The ninth member of the board would be the Commissioner of the Office of Financial and Insurance Services or his or her designee, who would serve ex officio and without vote.


The directors first appointed to the board would have to be appointed within 60 days of the bill's effective date. The board would be required to adopt rules providing for the composition and term of successor boards, consistent with the provisions of the bill. The directors' terms would have to be staggered so that they did not all expire at the same time, and successive appointments would have to be made in the same manner as the initial appointments.


Except as otherwise provided, each director would have one vote on any matter coming before the board. The first meeting of the board would have to be called by the Commissioner. At the first meeting, the board would elect from among the directors a chairperson and other officers as it considered necessary or appropriate. The board would be required to meet at least quarterly, or more frequently at the call of the chairperson or if requested by three or more directors.

A majority of the directors would constitute a quorum for the transaction of business at a meeting of the board. A majority of the directors present and serving would be required for official action of the board.


Directors would serve without compensation, but could be reimbursed for expenses incurred in the performance of their duties.


The board would not be a State board or agency. The CSL fund administered by the board would not be a State fund.


CSL Fund & CSL Benefit Plans


Beginning July 1, 2006, the board would be required to implement and administer a CSL fund that provided one or more CSL benefit plans. The fund would have to reimburse a participating school medical benefit plan for a claim over a certain dollar threshold, as specified in the CSL benefit plan. (The bill would define "school medical benefit plan" as a plan established and maintained by one or more school employers that provides for the payment of medical benefits, including hospital and physician services, prescription drugs, and related benefits, to school employees. "School employer" would mean a school district, a public school academy, or an intermediate school district, and a community college or junior college.)

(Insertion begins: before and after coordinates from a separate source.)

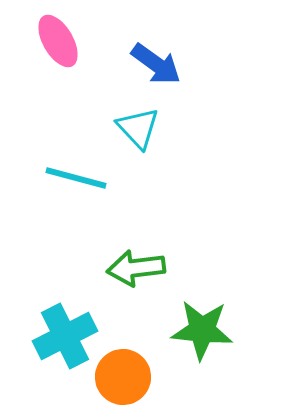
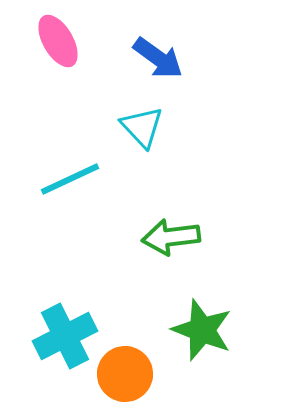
blue arrow: moved 2 px right, 6 px up
cyan triangle: moved 4 px right, 1 px up
cyan line: moved 6 px left, 1 px down; rotated 40 degrees counterclockwise
green arrow: moved 35 px right, 31 px up
green star: rotated 16 degrees clockwise
orange circle: moved 2 px right, 3 px up
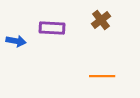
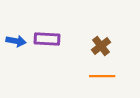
brown cross: moved 26 px down
purple rectangle: moved 5 px left, 11 px down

The board would have to develop a plan to provide for the nonprofit operation and management of the CSL fund and each benefit plan created under the bill.

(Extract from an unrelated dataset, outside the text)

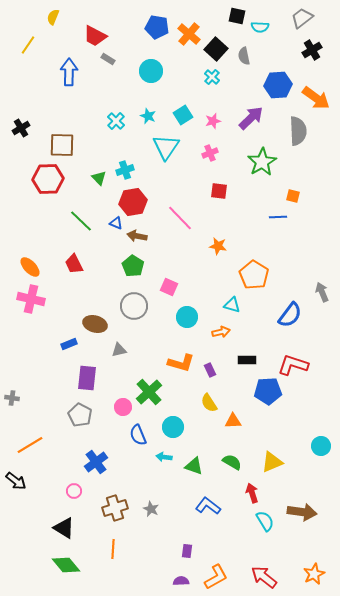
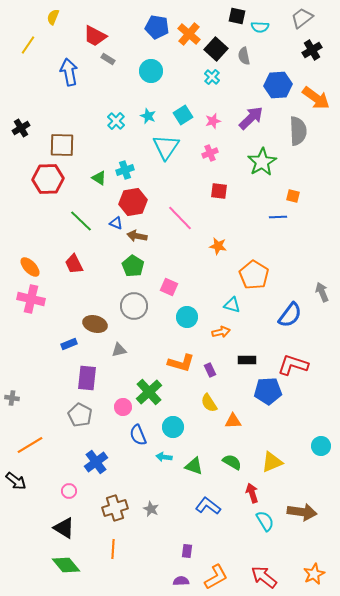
blue arrow at (69, 72): rotated 12 degrees counterclockwise
green triangle at (99, 178): rotated 14 degrees counterclockwise
pink circle at (74, 491): moved 5 px left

In establishing the fund and each CSL benefit plan, the board would have to provide reimbursement to a participating school medical benefit plan for the portion of a covered claim that exceeded a dollar threshold established in the CSL plan selected by the school medical benefit plan. The threshold could not be less than $50,000 per claim. The board could provide additional plans that provided higher thresholds. A dollar threshold established under this provision would have to be adjusted to reflect changes in the consumer price index by June 1 of each year.


The board also would have to determine a premium for each CSL benefit plan that would be sufficient to cover expected losses and expenses that the CSL fund likely would incur during the period for which the premium was applicable. The premium would have to include an amount to cover losses incurred but not reported for the period, and could be adjusted for any excess or deficient premiums from previous periods. Adjustments could be made in a single period or over several periods.

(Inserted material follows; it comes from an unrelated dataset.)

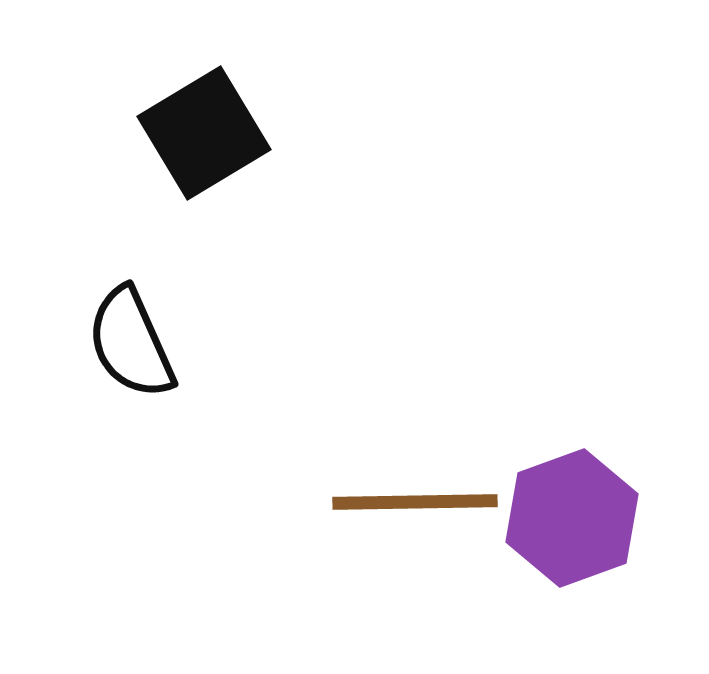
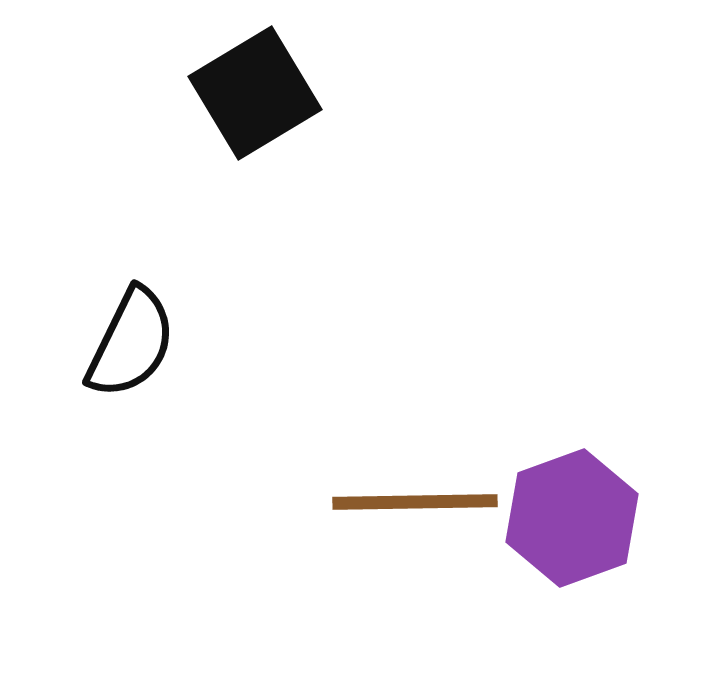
black square: moved 51 px right, 40 px up
black semicircle: rotated 130 degrees counterclockwise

In addition, the board would have to provide one or more incentives to participating school medical benefit plans, through a premium rate structure or other means, to provide health promotion and chronic care management programs to covered individuals for the purpose of improving or maintaining their health and reducing unnecessary or excessive medical expenses. The programs would have to meet any applicable nationally recognized accreditation standards. If no standards were applicable, the programs would have to meet standards established by the board, which would have to include, at a minimum, complete health risk assessments.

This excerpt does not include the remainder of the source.